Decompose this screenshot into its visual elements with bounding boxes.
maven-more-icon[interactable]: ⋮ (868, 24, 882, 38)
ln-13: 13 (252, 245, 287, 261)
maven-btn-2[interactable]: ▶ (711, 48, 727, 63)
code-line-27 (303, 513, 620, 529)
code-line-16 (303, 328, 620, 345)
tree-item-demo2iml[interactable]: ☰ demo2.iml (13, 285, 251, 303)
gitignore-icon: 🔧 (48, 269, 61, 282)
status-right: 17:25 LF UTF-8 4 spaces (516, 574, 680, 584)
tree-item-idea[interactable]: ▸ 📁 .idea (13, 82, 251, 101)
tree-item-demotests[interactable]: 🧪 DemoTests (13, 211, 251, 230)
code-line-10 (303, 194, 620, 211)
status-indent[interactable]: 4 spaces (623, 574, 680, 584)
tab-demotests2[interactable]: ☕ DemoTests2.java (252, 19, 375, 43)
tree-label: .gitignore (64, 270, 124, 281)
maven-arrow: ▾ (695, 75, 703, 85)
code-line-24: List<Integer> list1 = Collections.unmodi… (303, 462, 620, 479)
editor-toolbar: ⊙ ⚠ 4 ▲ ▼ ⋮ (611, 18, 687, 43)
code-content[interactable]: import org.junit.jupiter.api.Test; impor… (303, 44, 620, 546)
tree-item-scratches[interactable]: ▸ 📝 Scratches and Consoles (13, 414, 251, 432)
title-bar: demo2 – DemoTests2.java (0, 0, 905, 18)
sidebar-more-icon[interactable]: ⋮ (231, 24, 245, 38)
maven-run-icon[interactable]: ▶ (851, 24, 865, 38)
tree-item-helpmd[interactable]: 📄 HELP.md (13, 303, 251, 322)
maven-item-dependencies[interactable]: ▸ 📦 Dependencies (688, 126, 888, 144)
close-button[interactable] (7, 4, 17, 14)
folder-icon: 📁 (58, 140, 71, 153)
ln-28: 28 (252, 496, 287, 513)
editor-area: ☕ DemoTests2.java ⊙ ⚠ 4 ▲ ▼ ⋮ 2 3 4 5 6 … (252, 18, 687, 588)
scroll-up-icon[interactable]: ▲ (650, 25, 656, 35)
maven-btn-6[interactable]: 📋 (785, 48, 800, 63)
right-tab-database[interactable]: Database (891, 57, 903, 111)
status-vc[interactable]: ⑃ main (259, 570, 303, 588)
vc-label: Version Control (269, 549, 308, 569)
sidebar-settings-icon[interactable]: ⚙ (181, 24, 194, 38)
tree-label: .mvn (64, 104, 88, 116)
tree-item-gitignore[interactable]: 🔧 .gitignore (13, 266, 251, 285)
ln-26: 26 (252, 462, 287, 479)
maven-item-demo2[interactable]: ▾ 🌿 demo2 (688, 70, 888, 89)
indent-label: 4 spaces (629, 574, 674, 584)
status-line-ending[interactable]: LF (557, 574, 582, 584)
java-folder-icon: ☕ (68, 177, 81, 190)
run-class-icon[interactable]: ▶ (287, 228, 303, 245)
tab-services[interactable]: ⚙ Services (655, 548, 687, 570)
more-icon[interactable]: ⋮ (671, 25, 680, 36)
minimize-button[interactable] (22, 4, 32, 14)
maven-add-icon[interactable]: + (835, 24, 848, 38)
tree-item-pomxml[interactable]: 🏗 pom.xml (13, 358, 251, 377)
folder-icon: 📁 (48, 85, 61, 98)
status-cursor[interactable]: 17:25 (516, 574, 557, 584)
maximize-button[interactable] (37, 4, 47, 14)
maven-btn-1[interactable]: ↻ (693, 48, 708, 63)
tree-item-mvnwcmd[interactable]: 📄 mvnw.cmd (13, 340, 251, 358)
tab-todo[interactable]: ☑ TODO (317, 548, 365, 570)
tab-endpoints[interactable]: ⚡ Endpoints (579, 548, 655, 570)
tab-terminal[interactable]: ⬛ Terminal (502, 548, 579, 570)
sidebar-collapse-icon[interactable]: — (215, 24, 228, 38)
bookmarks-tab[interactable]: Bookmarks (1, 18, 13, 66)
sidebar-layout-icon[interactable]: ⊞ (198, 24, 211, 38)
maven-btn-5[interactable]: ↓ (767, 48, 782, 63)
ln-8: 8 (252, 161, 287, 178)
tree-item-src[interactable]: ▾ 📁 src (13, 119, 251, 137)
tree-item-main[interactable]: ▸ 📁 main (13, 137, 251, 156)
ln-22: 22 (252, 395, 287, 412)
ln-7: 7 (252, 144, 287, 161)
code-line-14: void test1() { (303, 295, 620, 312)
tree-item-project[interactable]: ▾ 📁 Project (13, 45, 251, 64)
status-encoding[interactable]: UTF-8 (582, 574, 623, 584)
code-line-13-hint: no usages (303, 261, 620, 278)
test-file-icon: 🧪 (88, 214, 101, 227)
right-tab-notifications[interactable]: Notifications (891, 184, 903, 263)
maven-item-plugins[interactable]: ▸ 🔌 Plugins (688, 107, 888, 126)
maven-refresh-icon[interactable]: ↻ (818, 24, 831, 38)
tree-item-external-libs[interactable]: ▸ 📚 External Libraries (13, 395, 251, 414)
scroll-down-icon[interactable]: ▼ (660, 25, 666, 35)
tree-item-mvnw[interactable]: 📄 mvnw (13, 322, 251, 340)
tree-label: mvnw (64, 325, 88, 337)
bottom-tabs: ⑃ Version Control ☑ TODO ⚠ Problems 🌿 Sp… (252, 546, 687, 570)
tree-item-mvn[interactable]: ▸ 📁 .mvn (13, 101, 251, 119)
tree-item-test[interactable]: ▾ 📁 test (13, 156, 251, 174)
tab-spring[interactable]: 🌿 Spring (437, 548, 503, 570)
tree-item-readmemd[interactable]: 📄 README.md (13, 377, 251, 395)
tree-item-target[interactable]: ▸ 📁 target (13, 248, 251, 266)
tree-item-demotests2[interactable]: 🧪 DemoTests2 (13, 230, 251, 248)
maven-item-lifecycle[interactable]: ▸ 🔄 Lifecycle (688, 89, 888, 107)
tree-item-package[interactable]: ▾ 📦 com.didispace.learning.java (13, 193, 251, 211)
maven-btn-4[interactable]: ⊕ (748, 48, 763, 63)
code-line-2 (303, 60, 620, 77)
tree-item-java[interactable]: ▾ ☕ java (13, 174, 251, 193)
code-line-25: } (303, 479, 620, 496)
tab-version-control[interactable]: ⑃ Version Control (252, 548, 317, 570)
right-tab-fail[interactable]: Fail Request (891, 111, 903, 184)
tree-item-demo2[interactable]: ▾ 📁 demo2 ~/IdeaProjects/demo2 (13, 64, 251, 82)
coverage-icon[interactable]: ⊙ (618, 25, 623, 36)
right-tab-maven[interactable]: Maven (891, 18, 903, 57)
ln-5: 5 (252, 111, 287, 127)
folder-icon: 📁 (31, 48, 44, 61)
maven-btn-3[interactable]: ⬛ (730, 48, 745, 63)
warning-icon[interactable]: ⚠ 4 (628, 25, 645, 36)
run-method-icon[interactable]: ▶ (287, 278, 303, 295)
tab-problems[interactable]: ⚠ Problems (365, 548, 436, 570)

= = = = =

→ Work to complete
Search the material above for the word "editor", then copy out each line that has it.

→ Solution to this problem
editor-toolbar: ⊙ ⚠ 4 ▲ ▼ ⋮ (611, 18, 687, 43)
editor-area: ☕ DemoTests2.java ⊙ ⚠ 4 ▲ ▼ ⋮ 2 3 4 5 6 … (252, 18, 687, 588)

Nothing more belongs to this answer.